Who knew an alien infestation could be so boring?
The most glaring problem is, well, the game just isn't that scary. This doesn't lie in the 'guided experience' (light-gun shooter, for those who don't speak PR) setup of the game. No, in fact, a rail shooter is rather the ideal setup for a horror game. Since the team can limit exactly what you can see and when you can see it, it should be easy to build tension and deliver some really killer moments. Instead, Extraction relies on cheesy, boring and predictable creature pop-ups, only slightly more frightening than a ghost in a haunted house ride screaming Boo! It's a big step down from the sophisticated scares of the original, and the game suffers because of it.
So there's half of the Dead Space experience that Extraction's missing. But hey, there's still the story. Right?
On paper, it looks good; tell gamers what happened immediately after the marker was found, before all hell broke loose on the Ishimura. But Extraction suffers from the same catch-22 as many prequels: If you haven't played the original game, you're going to be totally lost. If you have, you already know exactly how it's going to end. Since none of the characters can survive Extraction, many are boring and clichéd, included only to be killed off later. The few who perhaps show some faint glimmer of true personality die cheap deaths, far before it can be properly developed.

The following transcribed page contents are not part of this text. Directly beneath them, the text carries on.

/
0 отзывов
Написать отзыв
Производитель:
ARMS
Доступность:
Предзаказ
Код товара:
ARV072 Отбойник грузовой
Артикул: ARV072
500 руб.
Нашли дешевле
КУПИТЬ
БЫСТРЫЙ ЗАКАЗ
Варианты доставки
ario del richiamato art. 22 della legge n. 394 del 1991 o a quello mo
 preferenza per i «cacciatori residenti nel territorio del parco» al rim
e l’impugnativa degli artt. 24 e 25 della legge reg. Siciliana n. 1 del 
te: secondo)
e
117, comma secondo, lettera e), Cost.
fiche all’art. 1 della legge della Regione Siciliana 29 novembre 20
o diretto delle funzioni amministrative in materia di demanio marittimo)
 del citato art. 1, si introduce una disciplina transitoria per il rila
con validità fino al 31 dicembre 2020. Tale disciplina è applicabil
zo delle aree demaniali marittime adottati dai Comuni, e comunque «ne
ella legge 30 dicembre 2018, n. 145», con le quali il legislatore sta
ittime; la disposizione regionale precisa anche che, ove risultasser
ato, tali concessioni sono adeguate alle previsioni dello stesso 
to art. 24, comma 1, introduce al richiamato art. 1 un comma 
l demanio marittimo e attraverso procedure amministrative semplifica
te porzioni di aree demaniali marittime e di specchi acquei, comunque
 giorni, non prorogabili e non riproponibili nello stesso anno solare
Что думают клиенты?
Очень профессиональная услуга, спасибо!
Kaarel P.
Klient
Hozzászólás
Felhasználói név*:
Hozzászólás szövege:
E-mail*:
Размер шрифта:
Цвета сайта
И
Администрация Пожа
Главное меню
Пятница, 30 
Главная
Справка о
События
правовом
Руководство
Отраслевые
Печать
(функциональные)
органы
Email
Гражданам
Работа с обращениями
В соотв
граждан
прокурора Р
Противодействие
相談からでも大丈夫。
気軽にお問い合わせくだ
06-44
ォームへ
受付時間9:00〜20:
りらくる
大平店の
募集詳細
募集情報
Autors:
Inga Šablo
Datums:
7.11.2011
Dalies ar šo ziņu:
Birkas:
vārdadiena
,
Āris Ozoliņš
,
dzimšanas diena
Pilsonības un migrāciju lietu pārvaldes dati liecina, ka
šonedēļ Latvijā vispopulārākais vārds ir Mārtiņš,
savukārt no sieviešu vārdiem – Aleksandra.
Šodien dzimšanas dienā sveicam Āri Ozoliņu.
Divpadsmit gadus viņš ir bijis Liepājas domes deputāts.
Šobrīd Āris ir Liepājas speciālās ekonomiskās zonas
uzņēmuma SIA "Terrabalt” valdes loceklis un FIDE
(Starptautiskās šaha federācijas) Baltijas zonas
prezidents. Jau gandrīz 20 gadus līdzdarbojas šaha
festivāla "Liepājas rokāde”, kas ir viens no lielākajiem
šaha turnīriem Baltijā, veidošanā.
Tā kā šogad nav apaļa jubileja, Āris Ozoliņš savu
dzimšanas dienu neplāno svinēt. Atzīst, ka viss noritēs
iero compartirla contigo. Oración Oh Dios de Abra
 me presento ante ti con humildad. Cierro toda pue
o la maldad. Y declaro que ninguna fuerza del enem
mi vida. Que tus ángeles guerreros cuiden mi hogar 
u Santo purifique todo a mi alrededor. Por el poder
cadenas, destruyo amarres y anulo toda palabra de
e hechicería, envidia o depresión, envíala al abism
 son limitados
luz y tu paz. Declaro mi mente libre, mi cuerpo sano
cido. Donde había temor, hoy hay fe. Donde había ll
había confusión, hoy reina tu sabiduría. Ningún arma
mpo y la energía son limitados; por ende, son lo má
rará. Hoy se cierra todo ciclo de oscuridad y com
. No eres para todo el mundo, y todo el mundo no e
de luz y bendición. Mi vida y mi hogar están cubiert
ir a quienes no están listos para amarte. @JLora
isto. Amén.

That doesn't mean the story is thin; in fact, there's far too much of it. I'd estimate the amount of time spent listening to your characters chatter as opposed to the time spent shooting, or interacting with the game in any way, really, is about 5:1. Yeah. It doesn't help that all the conversations seem to be along the lines of 'Aaah, there are zombie/aliens after us, what's going on?'
The combat itself is excellent, though, and the mechanics used in the original game seem to work really well in this context. Necromorphs aren't your typical enemies; they can survive headless, and to kill them you'll have to shoot off their limbs. Without legs, the creatures have a hard time getting to you but without arms, they won't be able to do as much damage - the choice is yours. You still have Stasis (bullet-time) and Kinesis (think Gravity Gun) at your disposal, and they can be used to perform some really gruesome kills.
The arsenal is just as much fun as it was in the original, with all the old favourites like the Plasma Cutter and Flamethrower along with new selections, like the Rivet Gun. Every weapon has an alt-fire, each useful in specific scenarios. A small pet peeve of mine - to switch to alt-fire mode, you have to twist the Wii remote ninety degrees, which will screw up your aim. This isn't helped by the fact that your character seems to be the cinematographer from Cloverfield (a man who really does deserve to be ripped apart by aliens). That said there's not much challenge to be had. I played through the game solo, on Hard, without dying once. You're practically tripping over ammo and health pickups the entire time.
Extraction is quite the looker, and many of the locales from the original have been recreated faithfully on the Wii. Character animations and lighting in particular are great, though some of the enemies stutter on the transitions. There aren't as many great sound effects this time, and they're nowhere near as harrowing as they were in the original. Many of the characters have irritating, most likely invented accents that grate within the first few minutes.
Maybe, just maybe, a really devoted Dead Space fan could make something of the fractured narrative, audio/text logs, and amateur motion comics. Even still, Extraction feels strangely unfinished and most definitely disappointing. But hey, with Dead Space 2 in the works, maybe the game will finally get the sequel it deserves.